A matching algorithm with isotope distribution pattern in LC-MS based on support vector machine (SVM) learning model†
Abstract
In proteomics, it is important to detect, analyze, and quantify complex peptide components and differences. The key is to match the elution time peaks (LC peaks) produced by the same peptide in replicate experiments. Warping functions are currently widely used to correct the mean of time shifts among replicates. However, they cannot reduce the ambiguity to distinguish the corresponding peak pairs and the non-corresponding ones because the time shifts are random based on each extracted-ion-chromatogram (XIC). In this paper, besides time feature, isotope distribution pattern similarity is considered. The novelty is that compared with other feature based methods including the isotope feature, the algorithm is not based on the peak profile similarity as usual, but on the isotope distribution similarity. First, the training set of peptides including the corresponding and non-corresponding peak pairs were selected from the MS/MS results.
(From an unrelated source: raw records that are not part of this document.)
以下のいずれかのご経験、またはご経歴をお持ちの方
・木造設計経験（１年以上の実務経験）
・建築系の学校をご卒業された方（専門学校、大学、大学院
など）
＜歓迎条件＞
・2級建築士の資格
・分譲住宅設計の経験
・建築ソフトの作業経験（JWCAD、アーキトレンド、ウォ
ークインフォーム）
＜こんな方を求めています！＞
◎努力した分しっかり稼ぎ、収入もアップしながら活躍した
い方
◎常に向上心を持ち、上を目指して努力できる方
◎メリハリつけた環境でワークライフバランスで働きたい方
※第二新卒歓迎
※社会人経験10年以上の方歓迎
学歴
Second, we generated time difference and isotope distribution pattern similarities for each peak pair. Third, Support Vector Machine (SVM) classification was used based on the two features. Finally, the accuracy was measured along with final coverage. We first used a 10-fold cross validation to test the effectiveness of the SVM learning model. The accuracy of correct matching could reach 97%. Second, we evaluated the coverage based on the learning model, which could be from 75% to 91% in different datasets. Thus, this matching algorithm based on time and isotope distribution pattern features could provide a high accuracy and coverage for the corresponding peak identification.